David works in the accounting department of a local footwear manufacturer that specializes in clogs and boots.
Question:
David works in the accounting department of a local footwear manufacturer that specializes in clogs and boots. Clogs and boots typically sell for $105 and $195 per pair, respectively. Based on past experience, fashion trends, and seasonal shifts, the company expected to sell 720 pairs of clogs and 280 pairs of boots. The variable cost per pair was $48 for clogs and $84 for boots.

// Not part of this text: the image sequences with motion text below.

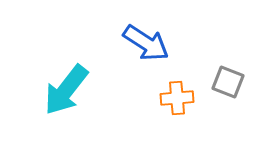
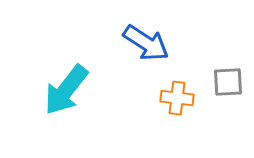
gray square: rotated 24 degrees counterclockwise
orange cross: rotated 12 degrees clockwise
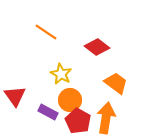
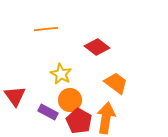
orange line: moved 3 px up; rotated 40 degrees counterclockwise
red pentagon: moved 1 px right
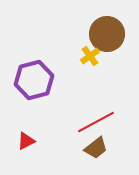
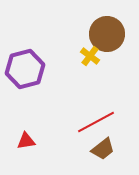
yellow cross: rotated 18 degrees counterclockwise
purple hexagon: moved 9 px left, 11 px up
red triangle: rotated 18 degrees clockwise
brown trapezoid: moved 7 px right, 1 px down
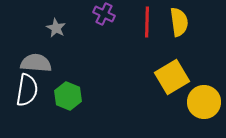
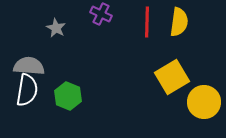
purple cross: moved 3 px left
yellow semicircle: rotated 16 degrees clockwise
gray semicircle: moved 7 px left, 3 px down
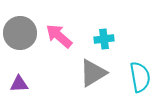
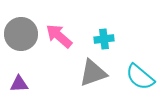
gray circle: moved 1 px right, 1 px down
gray triangle: rotated 12 degrees clockwise
cyan semicircle: rotated 140 degrees clockwise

At the end of the year, David evaluated the company's sales and contribution margin amounts against the budget. Actual results for the year were as follows.
Actual Sales Volume: clogs, 913; boots, 187.
Actual Selling Price: clogs, $115 per pair; boots, $186 per pair.
Actual per-unit variable costs for each product were the same as budgeted.
(a) For the year just ended, determine the company's total revenues, total variable costs, and total contribution margin for its (1) master budget, (2) flexible budget, and (3) actual income statement.
Total Revenues: $130,200 (Master Budget). $132,330 (Flexible Budget). $139,777 (Actual)
Total Variable Costs: $58,080 (Master Budget). $59,532 (Flexible Budget). $59,532 (Actual)
Total Contribution Margin: $72,120 (Master Budget). $72,798 (Flexible Budget). $80,245 (Actual)
(b) Calculate the company's sale price variance and comprehensive sales activity variance, specifying the amount and sign for each.